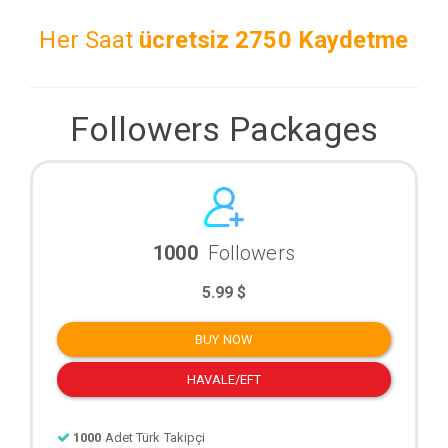
Her Saat
ücretsiz
2750 Kaydetme
Followers Packages
1000
Followers
5.99 $
BUY NOW
HAVALE/EFT
1000
Adet Türk Takipçi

WHAT THIS TASK INVOLVES:
The records above are to be transcribed exactly, with every picture left out.

SOLUTION BELOW:
Her Saat
ücretsiz
2750 Kaydetme
Followers Packages
1000
Followers
5.99 $
BUY NOW
HAVALE/EFT
1000
Adet Türk Takipçi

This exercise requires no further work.